[[ Record extracts, beginning ]]
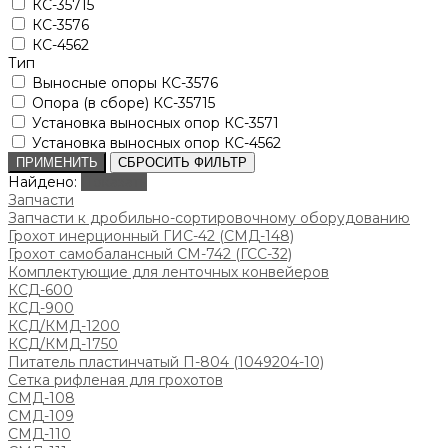
КС-35715
КС-3576
КС-4562
Тип
Выносные опоры КС-3576
Опора (в сборе) КС-35715
Установка выносных опор КС-3571
Установка выносных опор КС-4562
ПРИМЕНИТЬ
СБРОСИТЬ ФИЛЬТР
Найдено:
Показать
Запчасти
Запчасти к дробильно-сортировочному оборудованию
Грохот инерционный ГИС-42 (СМД-148)
Грохот самобалансный СМ-742 (ГСС-32)
Комплектующие для ленточных конвейеров
КСД-600
КСД-900
КСД/КМД-1200
КСД/КМД-1750
Питатель пластинчатый П-804 (1049204-10)
Сетка рифленая для грохотов
СМД-108
СМД-109
СМД-110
[[ Record extracts, end ]]
- **Prompt**
Please reproduce every record exactly, leaving the pictures out.

- **Exercise output**
КС-35715
КС-3576
КС-4562
Тип
Выносные опоры КС-3576
Опора (в сборе) КС-35715
Установка выносных опор КС-3571
Установка выносных опор КС-4562
ПРИМЕНИТЬ
СБРОСИТЬ ФИЛЬТР
Найдено:
Показать
Запчасти
Запчасти к дробильно-сортировочному оборудованию
Грохот инерционный ГИС-42 (СМД-148)
Грохот самобалансный СМ-742 (ГСС-32)
Комплектующие для ленточных конвейеров
КСД-600
КСД-900
КСД/КМД-1200
КСД/КМД-1750
Питатель пластинчатый П-804 (1049204-10)
Сетка рифленая для грохотов
СМД-108
СМД-109
СМД-110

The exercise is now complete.